Just a notice if you are free tonight to watch the PBS broadcast of Herman’s House tonight at 10:00 PM EST. I have been in touch with the directors and producers of this film and they are completely committed to exposing the conditions of our spaces of incarceration. They do so by telling the story of Herman Wallace who has been kept in solitary confinement for 40 years in a 6×9 foot cell as he envisions what his dream home would look like with artist Jackie Sumell. It shows how imagining space can provide those in horrific conditions some feeling of agency in their lives and healing . It is a powerful example I intend to use in my own work to prove the impact of design beyond just the physical. I hope you will be able to watch it and share your thoughts here and with others.
If we are to understand the full scope of the Prison Industrial Complex with regards to space and design we must be able to see it. In my experience thus far digital cameras, video and recording devices of any kind are hard to get in never mind physical access to the spaces themselves. How can we seek to re-invision and diminish the existence of these spaces if we cannot use the power of images to convey our message?

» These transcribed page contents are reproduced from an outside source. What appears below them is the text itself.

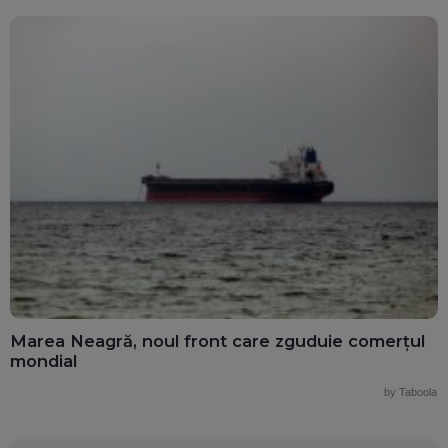
Marea Neagră, noul front care zguduie comerțul
mondial
by Taboola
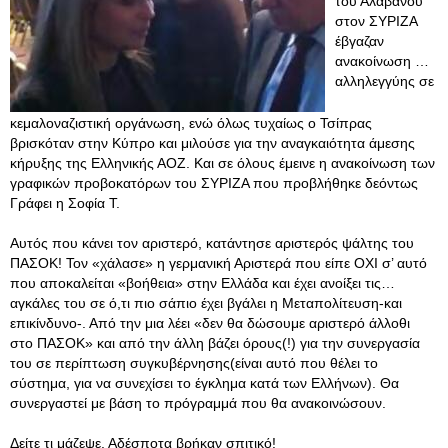
του Αλαβάνου
στον ΣΥΡΙΖΑ
έβγαζαν
ανακοίνωση …
αλληλεγγύης σε
κεμαλοναζιστική οργάνωση, ενώ όλως τυχαίως ο Τσίπρας
βρισκόταν στην Κύπρο και μιλούσε για την αναγκαιότητα άμεσης
κήρυξης της Ελληνικής ΑΟΖ. Και σε όλους έμεινε η ανακοίνωση των
γραφικών προβοκατόρων του ΣΥΡΙΖΑ που προβλήθηκε δεόντως
Γράφει η Σοφία Τ.
Αυτός που κάνει τον αριστερό, κατάντησε αριστερός ψάλτης του
ΠΑΣΟΚ! Τον «χάλασε» η γερμανική Αριστερά που είπε ΟΧΙ σ’ αυτό
που αποκαλείται «βοήθεια» στην Ελλάδα και έχει ανοίξει τις…
αγκάλες του σε ό,τι πιο σάπιο έχει βγάλει η Μεταπολίτευση-και
επικίνδυνο-. Από την μια λέει «δεν θα δώσουμε αριστερό άλλοθι
στο ΠΑΣΟΚ» και από την άλλη βάζει όρους(!) για την συνεργασία
του σε περίπτωση συγκυβέρνησης(είναι αυτό που θέλει το
σύστημα, για να συνεχίσει το έγκλημα κατά των Ελλήνων). Θα
συνεργαστεί με βάση το πρόγραμμά που θα ανακοινώσουν.
Δείτε τι μάζεψε. Αδέσποτα βρήκαν σπιτικό!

This week I was sitting with Brad Grant, the director of Howard University’s School of Architecture discussing a recent award Barb Toews and I have received from the Fetzer Institute. The award will help us to build a stakeholder group around our development of toolkit that would help those working and living in incarcerated spaces to re-envision them for restorative justice rather than punishment. He expressed Fetzers interest in having marketable images of this exemplar to use in their promotional materials, presentations and exhibits. I felt frustrated since I knew how challenging this would be for us but was hopeful when I returned to my office to see a link to the Prison Photography website and Katherine Fontaine’s recent post on “Sketching prison cells as an act of resistance.”
I was reassured when I saw this post and site that there are many of us across different disciplines trying to bring to light the destructive and damaging condition of our prison industrial complex. Our hope with the toolkit for working with incarcerated men, women and staff is that it will contribute to the efforts of Prison Photography by providing them with the confidence and tools to record these spaces in any way they can.